Clinical Trial Services

Clinical Trial Services

What is a contract research organization (CRO)? According to the definition of the International Council on Harmonisation of Technical Requirements for Registration of Pharmaceuticals for Human Use (ICH), a CRO is: “A person or an organization (commercial, academic, or other) contracted by the sponsor to perform one or more of a sponsor’s trial-related duties and functions.”

A Contract Research Organization (CRO) is a company that provides clinical trial services for the pharmaceutical, biotechnology, and medical device industries. There are different types of CROs, but typical CRO services in the medical device industry include regulatory affairs, clinical trial planning, site selection and initiation, recruitment support, clinical monitoring, data management, trial logistics, biostatistics, medical writing, and project management.

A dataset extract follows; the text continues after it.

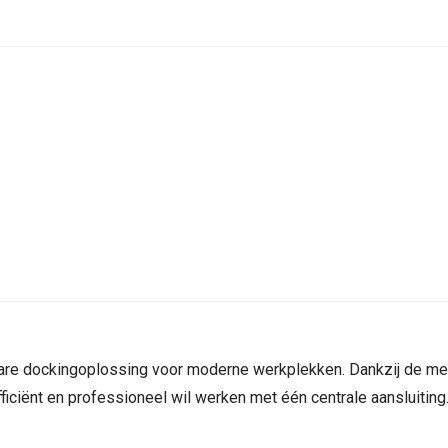
re dockingoplossing voor moderne werkplekken. Dankzij de me
fficiënt en professioneel wil werken met één centrale aansluiting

The ICH Guideline for Good Clinical Practice (GCP) specifies the responsibilities of the sponsor via CRO:

• A sponsor may transfer any or all of the sponsor’s trial-related duties and functions to a CRO, but the ultimate responsibility for the quality and integrity of the trial data always resides with the sponsor. The CRO should implement quality assurance and quality control.
• Any trial-related duty and function that is transferred to and assumed by a CRO should be specified in writing. The sponsor should ensure oversight of any trial-related duties and functions carried out on its behalf, including trial-related duties and functions that are subcontracted to another party by the sponsor’s contracted CRO(s).
• Any trial-related duties and functions not specifically transferred to and assumed by a CRO are retained by the sponsor.
• All references to a sponsor in this guideline also apply to a CRO to the extent that a CRO has assumed the trial-related duties and functions of a sponsor.